Material for this task Block Start

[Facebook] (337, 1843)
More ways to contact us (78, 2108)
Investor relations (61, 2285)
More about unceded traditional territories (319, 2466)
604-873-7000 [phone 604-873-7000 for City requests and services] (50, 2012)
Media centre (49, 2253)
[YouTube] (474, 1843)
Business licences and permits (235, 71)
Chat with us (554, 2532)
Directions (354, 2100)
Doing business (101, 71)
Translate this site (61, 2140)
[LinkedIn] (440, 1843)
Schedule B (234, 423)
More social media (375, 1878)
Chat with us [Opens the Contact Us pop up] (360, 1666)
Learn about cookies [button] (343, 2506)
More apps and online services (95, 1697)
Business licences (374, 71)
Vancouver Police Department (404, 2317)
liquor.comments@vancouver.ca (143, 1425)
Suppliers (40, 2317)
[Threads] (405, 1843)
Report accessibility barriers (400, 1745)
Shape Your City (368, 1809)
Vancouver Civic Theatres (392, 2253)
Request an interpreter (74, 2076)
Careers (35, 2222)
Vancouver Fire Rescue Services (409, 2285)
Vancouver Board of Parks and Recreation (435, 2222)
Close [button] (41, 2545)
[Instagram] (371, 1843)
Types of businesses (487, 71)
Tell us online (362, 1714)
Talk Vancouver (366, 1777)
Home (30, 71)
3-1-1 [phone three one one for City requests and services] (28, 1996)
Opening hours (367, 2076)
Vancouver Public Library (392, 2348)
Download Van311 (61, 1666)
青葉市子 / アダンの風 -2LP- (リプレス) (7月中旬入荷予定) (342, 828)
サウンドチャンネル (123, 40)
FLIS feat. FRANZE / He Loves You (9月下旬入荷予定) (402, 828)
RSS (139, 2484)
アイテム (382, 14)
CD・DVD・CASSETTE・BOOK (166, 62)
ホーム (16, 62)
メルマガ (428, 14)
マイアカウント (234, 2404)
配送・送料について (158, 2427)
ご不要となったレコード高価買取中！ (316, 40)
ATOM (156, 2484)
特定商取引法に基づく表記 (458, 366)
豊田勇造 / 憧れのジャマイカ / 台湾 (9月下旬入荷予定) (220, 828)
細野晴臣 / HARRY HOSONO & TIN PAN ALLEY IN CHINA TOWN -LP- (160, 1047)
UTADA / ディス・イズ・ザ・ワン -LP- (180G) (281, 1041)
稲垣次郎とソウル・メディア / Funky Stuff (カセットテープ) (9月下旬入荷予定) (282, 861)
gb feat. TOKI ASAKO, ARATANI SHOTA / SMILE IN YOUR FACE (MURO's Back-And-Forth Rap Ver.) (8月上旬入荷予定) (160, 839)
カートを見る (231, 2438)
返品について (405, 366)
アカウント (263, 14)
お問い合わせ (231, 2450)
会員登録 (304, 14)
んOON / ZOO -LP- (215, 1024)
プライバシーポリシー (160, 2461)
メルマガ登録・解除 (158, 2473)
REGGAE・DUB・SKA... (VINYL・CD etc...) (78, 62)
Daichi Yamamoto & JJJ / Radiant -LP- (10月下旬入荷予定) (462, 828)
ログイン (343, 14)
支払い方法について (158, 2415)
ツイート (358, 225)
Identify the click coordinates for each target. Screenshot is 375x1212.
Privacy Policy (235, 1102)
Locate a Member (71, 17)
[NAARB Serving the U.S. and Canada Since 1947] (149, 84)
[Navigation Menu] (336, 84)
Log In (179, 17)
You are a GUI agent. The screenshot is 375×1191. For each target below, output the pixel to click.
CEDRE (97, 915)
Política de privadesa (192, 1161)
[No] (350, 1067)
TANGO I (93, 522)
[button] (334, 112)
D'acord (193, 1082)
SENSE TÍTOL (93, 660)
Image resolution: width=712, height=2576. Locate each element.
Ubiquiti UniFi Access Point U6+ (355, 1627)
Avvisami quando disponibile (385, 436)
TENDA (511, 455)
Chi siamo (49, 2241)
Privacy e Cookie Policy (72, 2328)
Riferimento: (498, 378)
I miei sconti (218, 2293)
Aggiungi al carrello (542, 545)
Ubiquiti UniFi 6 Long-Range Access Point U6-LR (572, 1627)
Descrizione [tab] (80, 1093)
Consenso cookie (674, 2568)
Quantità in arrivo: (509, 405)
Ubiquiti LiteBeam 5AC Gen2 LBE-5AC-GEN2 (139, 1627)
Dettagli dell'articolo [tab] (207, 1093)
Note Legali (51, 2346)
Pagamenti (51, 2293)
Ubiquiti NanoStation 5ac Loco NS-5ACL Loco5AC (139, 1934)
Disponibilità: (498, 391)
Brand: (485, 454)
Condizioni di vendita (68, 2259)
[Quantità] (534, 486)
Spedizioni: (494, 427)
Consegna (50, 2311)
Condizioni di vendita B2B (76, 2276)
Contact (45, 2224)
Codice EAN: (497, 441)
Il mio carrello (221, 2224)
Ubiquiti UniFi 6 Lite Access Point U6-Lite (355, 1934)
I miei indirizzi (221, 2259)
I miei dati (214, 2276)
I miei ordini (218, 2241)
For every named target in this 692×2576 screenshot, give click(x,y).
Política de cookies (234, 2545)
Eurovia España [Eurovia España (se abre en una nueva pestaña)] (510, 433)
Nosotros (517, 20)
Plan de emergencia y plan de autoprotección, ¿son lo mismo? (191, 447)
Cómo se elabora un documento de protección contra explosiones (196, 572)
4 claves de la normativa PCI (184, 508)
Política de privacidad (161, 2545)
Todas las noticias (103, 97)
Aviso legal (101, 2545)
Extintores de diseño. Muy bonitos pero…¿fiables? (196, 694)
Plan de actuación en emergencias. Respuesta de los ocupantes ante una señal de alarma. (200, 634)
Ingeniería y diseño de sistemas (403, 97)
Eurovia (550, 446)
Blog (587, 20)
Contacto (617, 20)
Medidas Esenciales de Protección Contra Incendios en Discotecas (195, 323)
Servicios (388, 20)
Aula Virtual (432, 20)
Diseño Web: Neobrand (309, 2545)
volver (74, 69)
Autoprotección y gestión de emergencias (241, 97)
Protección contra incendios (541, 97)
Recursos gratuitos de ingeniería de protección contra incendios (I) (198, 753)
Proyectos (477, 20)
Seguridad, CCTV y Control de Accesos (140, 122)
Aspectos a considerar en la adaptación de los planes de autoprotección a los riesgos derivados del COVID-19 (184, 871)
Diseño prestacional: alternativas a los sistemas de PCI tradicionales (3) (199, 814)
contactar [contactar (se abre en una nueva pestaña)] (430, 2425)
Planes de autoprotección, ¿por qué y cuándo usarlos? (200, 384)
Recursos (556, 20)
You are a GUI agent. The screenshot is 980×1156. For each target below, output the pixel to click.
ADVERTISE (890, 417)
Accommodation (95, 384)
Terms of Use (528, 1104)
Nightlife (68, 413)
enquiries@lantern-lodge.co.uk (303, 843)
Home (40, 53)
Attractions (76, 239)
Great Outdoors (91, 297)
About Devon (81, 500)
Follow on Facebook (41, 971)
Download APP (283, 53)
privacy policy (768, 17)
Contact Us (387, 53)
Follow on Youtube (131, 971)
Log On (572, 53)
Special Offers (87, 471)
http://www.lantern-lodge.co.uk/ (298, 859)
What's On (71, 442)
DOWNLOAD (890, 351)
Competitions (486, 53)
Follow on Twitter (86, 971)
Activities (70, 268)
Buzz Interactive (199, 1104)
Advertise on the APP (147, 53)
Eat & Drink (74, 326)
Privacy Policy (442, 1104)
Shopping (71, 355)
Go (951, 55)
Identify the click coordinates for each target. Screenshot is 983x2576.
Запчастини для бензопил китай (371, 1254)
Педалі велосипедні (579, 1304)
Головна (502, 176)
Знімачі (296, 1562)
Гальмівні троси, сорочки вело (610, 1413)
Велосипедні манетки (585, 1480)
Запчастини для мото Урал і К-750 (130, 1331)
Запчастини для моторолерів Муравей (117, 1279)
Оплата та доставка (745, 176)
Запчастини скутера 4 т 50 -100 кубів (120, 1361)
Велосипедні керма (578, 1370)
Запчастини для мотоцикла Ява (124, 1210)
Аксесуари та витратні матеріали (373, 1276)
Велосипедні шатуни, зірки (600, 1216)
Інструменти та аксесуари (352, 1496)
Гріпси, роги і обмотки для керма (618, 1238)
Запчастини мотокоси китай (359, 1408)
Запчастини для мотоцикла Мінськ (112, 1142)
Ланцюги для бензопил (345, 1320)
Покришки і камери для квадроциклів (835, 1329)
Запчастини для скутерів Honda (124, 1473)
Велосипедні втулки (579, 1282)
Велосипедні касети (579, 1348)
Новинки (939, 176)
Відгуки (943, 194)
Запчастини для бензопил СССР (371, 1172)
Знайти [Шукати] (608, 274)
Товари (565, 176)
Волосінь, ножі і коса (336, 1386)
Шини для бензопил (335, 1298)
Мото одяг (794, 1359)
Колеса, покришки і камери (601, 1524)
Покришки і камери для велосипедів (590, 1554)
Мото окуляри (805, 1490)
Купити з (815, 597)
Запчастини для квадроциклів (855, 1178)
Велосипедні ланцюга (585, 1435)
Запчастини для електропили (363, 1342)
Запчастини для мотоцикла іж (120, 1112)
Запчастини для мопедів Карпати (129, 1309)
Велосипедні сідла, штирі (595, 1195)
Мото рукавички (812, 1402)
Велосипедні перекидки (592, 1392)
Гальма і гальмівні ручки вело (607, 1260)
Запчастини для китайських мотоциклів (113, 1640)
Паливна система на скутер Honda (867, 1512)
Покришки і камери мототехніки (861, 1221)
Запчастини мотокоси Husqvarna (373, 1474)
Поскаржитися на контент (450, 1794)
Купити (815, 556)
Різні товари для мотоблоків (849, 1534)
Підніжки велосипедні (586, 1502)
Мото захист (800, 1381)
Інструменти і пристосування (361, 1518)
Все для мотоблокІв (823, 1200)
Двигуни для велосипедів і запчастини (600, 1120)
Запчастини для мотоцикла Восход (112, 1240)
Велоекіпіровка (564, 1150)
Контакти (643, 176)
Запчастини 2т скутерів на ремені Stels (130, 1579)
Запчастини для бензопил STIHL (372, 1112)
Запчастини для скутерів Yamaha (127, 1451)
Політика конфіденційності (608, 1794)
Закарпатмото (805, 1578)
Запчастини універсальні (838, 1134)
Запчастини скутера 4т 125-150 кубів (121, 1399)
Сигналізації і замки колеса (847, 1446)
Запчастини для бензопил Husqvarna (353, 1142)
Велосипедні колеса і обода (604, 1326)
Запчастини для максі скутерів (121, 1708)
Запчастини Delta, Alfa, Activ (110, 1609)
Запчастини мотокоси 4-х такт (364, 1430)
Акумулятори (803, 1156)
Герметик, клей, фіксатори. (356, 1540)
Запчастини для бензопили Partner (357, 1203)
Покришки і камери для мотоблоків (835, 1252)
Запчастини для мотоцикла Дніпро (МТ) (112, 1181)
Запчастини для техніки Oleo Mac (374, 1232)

Material for this task Block End

• **Task item**:
In the entries above, find the line with "返品について (405, 366)" and the line with "Image resolution: width=712, height=2576.", then set down exactly those two and every line between them, nothing else.

• **Output for this task**:
返品について (405, 366)
アカウント (263, 14)
お問い合わせ (231, 2450)
会員登録 (304, 14)
んOON / ZOO -LP- (215, 1024)
プライバシーポリシー (160, 2461)
メルマガ登録・解除 (158, 2473)
REGGAE・DUB・SKA... (VINYL・CD etc...) (78, 62)
Daichi Yamamoto & JJJ / Radiant -LP- (10月下旬入荷予定) (462, 828)
ログイン (343, 14)
支払い方法について (158, 2415)
ツイート (358, 225)
Identify the click coordinates for each target. Screenshot is 375x1212.
Privacy Policy (235, 1102)
Locate a Member (71, 17)
[NAARB Serving the U.S. and Canada Since 1947] (149, 84)
[Navigation Menu] (336, 84)
Log In (179, 17)
You are a GUI agent. The screenshot is 375×1191. For each target below, output the pixel to click.
CEDRE (97, 915)
Política de privadesa (192, 1161)
[No] (350, 1067)
TANGO I (93, 522)
[button] (334, 112)
D'acord (193, 1082)
SENSE TÍTOL (93, 660)
Image resolution: width=712, height=2576. Locate each element.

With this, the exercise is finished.